Understanding Biometrics

In This Chapter

Getting a handle on biometrics

Sampling physiological and behavioral biometrics

Defining biometric systems

Protecting biometric systems

Here’s our “nickel tour” of biometrics — well, okay, that’d be a dollar or two in today’s money — back in the day, a nickel tour meant you got a pretty good overall look at something in a short time. This chapter is like that. If you’re going into a meeting about biometrics in thirty minutes, and you don’t want to appear clueless about it, this chapter will show you all the basics you need. But if you’re standing in the bookstore looking for more of a clue, you’re much better off buying the book and taking it home where you can drill deeper into the topics you’re really interested in.
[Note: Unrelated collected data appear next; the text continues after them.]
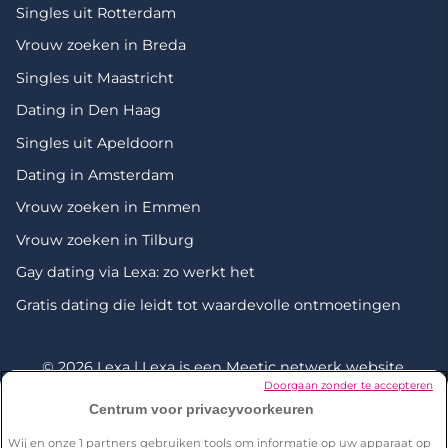
Singles uit Rotterdam
Vrouw zoeken in Breda
Singles uit Maastricht
Dating in Den Haag
Singles uit Apeldoorn
Dating in Amsterdam
Vrouw zoeken in Emmen
Vrouw zoeken in Tilburg
Gay dating via Lexa: zo werkt het
Gratis dating die leidt tot waardevolle ontmoetingen
© 2026 Lexa | Lexa is een
Meetic netwerk
website.
Doorgaan zonder te accepteren
Centrum voor privacyvoorkeuren
*Onderzoek uitgevoerd door Dynata in december 2023 onder
een representatieve steekproef van 2001 personen van 18+ in
Wij en onze
1
partners gebruiken tools om informatie op uw apparaat op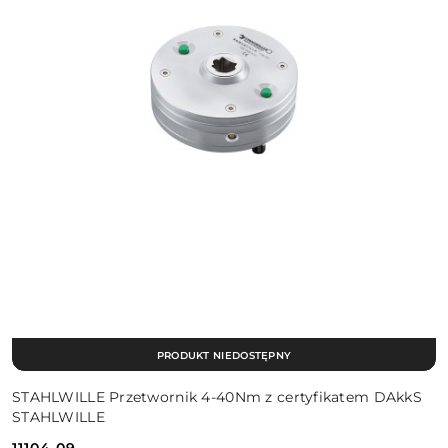
PRODUKT NIEDOSTĘPNY
STAHLWILLE Przetwornik 4-40Nm z certyfikatem DAkkS
STAHLWILLE
11104.09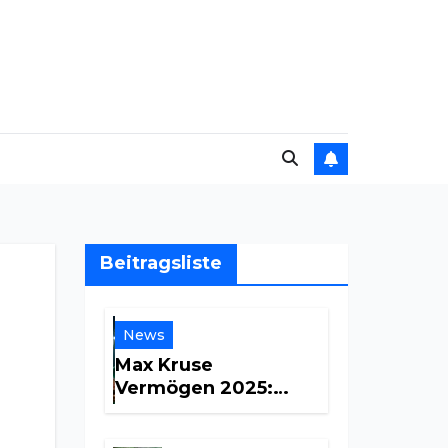
Beitragsliste
News
Max Kruse
Vermögen 2025:
Zentrale Fakten und
Einkommensquellen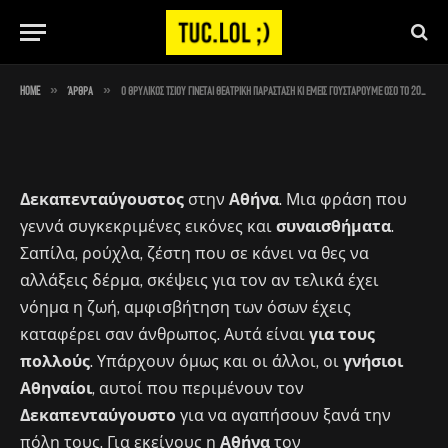
όσο το 2005, ίσως και περισσότερο
By
Στέλιος
May 25, 2023
No Comments
5 Mins Read
»
»
Home
Άρθρα
Ο θρυλικός Τσίου γίνεται θεατρική παράσταση κι εμείς γουστάρουμε όσο το 2005, ίσως και περισσότερο
Δεκαπενταύγουστος
στην
Αθήνα
. Μια φράση που
γεννά συγκεκριμένες εικόνες και
συναισθήματα
.
Σαπίλα, ρούχλα, ζέστη που σε κάνει να θες να
αλλάξεις δέρμα, σκέψεις για τον αν τελικά έχει
νόημα η ζωή, αμφισβήτηση των όσων έχεις
καταφέρει σαν άνθρωπος. Αυτά είναι
για τους
πολλούς
. Υπάρχουν όμως και οι άλλοι, οι
γνήσιοι
Αθηναίοι
, αυτοί που περιμένουν τον
Δεκαπενταύγουστο
για να αγαπήσουν ξανά την
πόλη τους. Για εκείνους η
Αθήνα
τον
What Biometrics Are and Who’s Using Them

The term biometrics comes from the ancient Greek bios = “life” and metron = “measure.” Biometrics refers to the entire class of technologies and techniques to uniquely identify humans. Though biometric technology has various uses, its primary purpose is to provide a more secure alternative to the traditional access-control systems used to protect personal or corporate assets. Many of the problems that biometrics help to solve are the weaknesses found in present access-control systems — specifically these:

Weak passwords: Computer users are notoriously apt to use poor, easily guessed passwords, resulting in break-ins where intruders can guess another user’s credentials and gain unauthorized access to a computer system. This could lead to a security breach where personal or business secrets are stolen by an outsider. If your password is currently password, 123456, abc123, letmein, or qwerty, please stop reading this book long enough to change it — to the first character of each word in your favorite passage from Moby Dick. We’ll wait.

Shared credentials: In both small and large organizations, we often hear of cases like this: A computer user shares his or her password with a colleague who requires access — even though, in most organizations (and in many security-related laws and regulations), this is forbidden by policy. People by nature are willing to help a colleague in need, though, even if it means violating policy to achieve a greater purpose.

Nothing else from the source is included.